● About this exercise
Below are the records. List every line holding the word "Eslöv".

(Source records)
————
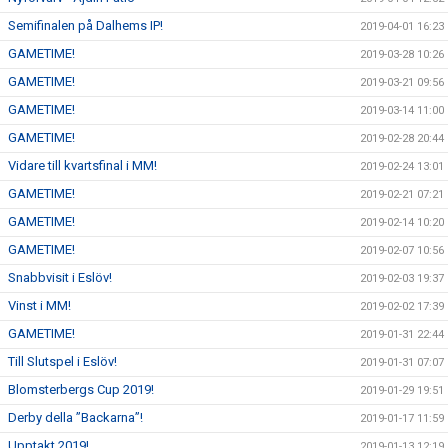
Semifinalen på Dalhems IP!
2019-04-01 16:23
GAMETIME!
2019-03-28 10:26
GAMETIME!
2019-03-21 09:56
GAMETIME!
2019-03-14 11:00
GAMETIME!
2019-02-28 20:44
Vidare till kvartsfinal i MM!
2019-02-24 13:01
GAMETIME!
2019-02-21 07:21
GAMETIME!
2019-02-14 10:20
GAMETIME!
2019-02-07 10:56
Snabbvisit i Eslöv!
2019-02-03 19:37
Vinst i MM!
2019-02-02 17:39
GAMETIME!
2019-01-31 22:44
Till Slutspel i Eslöv!
2019-01-31 07:07
Blomsterbergs Cup 2019!
2019-01-29 19:51
Derby della ”Backarna”!
2019-01-17 11:59
Upptakt 2019!
2019-01-13 12:19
————
● Task response
Snabbvisit i Eslöv!
Till Slutspel i Eslöv!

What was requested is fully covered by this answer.